Studies that incorporated scalp acupuncture as a part of the control group and those with unclear descriptions of their control groups were not considered for inclusion.
Study selection and Data extraction
Following the elimination of irrelevant studies through title and abstract reviews, two independent reviewers thoroughly assessed the full texts of each included article. These reviewers systematically extracted, analyzed, and organized data pertaining to the study design, participants, interventions administered, control group treatments, outcomes, and other relevant factors.
The results of the search were subsequently cross-verified. In instances where data were found to be insufficient, efforts were made to reach out to the authors for additional information. If such data could not be procured, the study was expelled from the investigation.

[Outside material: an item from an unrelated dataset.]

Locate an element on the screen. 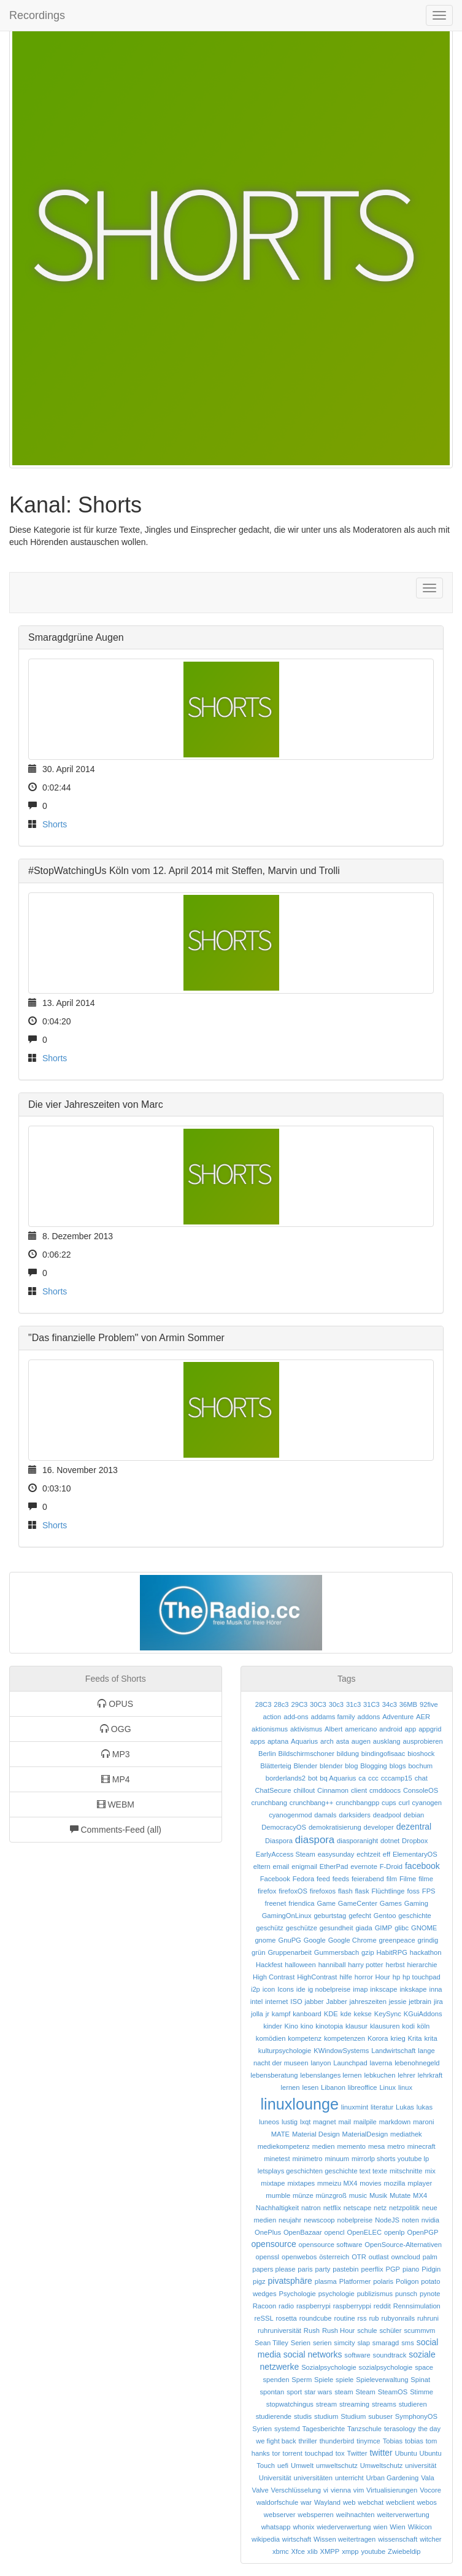  kekse is located at coordinates (363, 2013).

Data and Statistical Analysis
Two reviewers collected and analyzed the data independently. For assessment of the robustness of the results, a sensitivity analysis was executed. An iterative meta-analysis was done by systematically eradicating one study at a time. Relative risk (RR) was employed for analyzing dichotomous outcome data to determine treatment effects. When dealing with continuous outcomes, standard mean differences (SMD) were utilized. Point estimates, along with their 95% confidence intervals (CI), were used to represent both dichotomous and continuous data.

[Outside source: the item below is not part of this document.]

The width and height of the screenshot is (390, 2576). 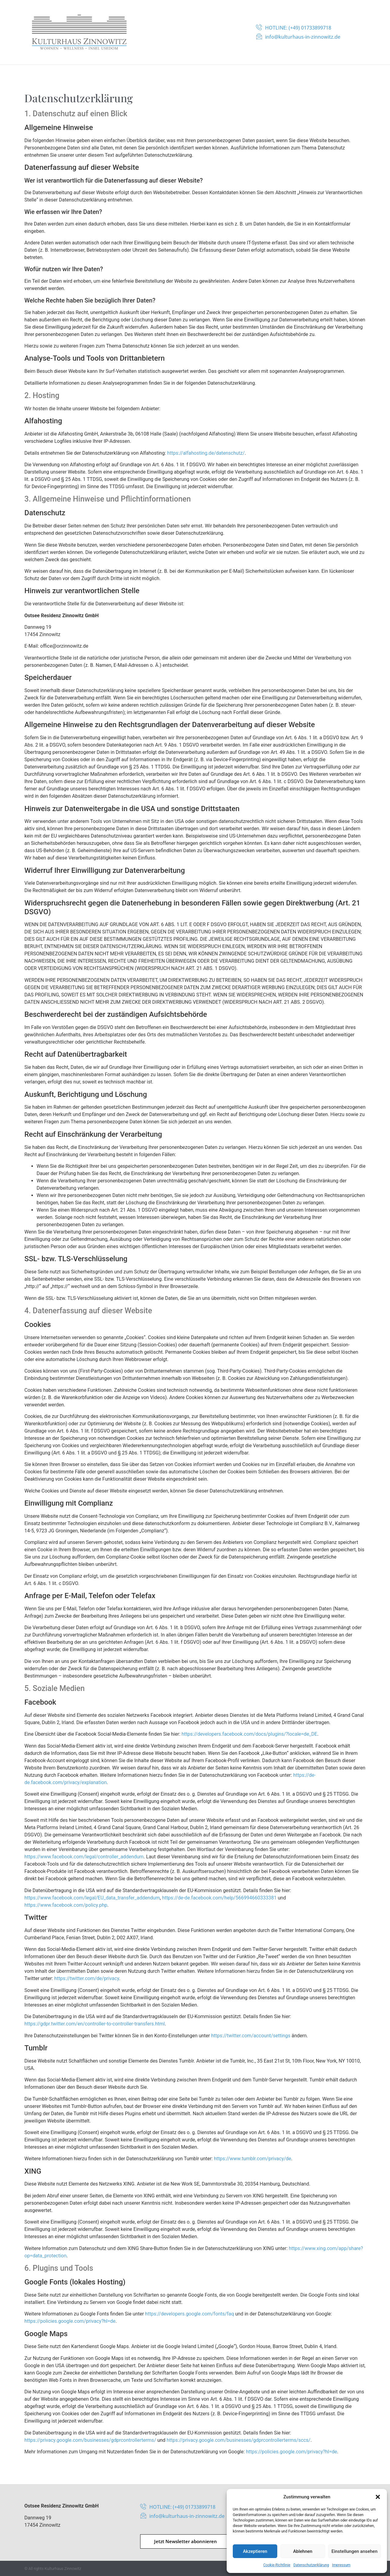 What do you see at coordinates (219, 1898) in the screenshot?
I see `https://de-de.facebook.com/help/566994660333381` at bounding box center [219, 1898].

To ensure the reliability of the meta-analysis findings, the robustness of the findings was investigated using two critical metrics: the fragility index (FI) and fragility quotient (FQ) for statistically significant outcomes. The FI was calculated using an online calculator available at http://clinicalepidemio.fr/frgility_ma/. The results were categorized as highly fragile if their FI was less than or equal to 1 or if the FQ was less than or equal to 0.01.

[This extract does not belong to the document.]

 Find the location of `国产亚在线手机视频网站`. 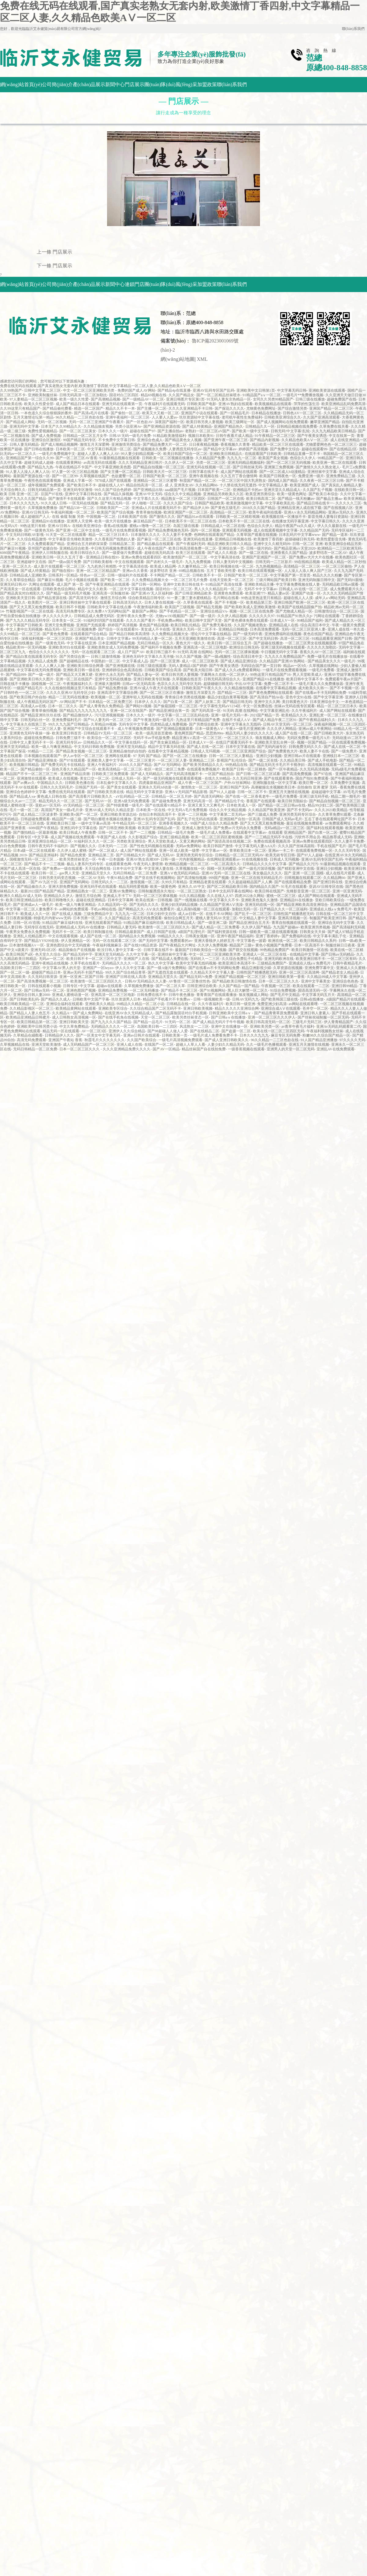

RevMan software was utilized to perform all the meta-analyses. A quantitative synthesis was carried out with the aid of a standard effects model when there was no statistical heterogeneity. The effect sizes were presented with 95% CIs. The findings were deemed statistically significant if P < 0.05. Q and I² tests were employed to assess heterogeneity presence. A fixed effects model was chosen when P > 0.1 and I² was less than 50%, indicating the absence of significant heterogeneity.
In cases where P < 0.1 and I² exceeded 50%, indicating substantial heterogeneity, a random-effects model was employed. Owing to the restricted number of studies in each comparison, a subgroup analysis was not conducted.
Clinical take away : The results' graph only depicted the pain score, but it was categorized as a VAS measure based on its mention in the methodology section. Unfortunately, the absence of standard deviation (SD) values prevented the conductance of a meta-analysis of the VAS.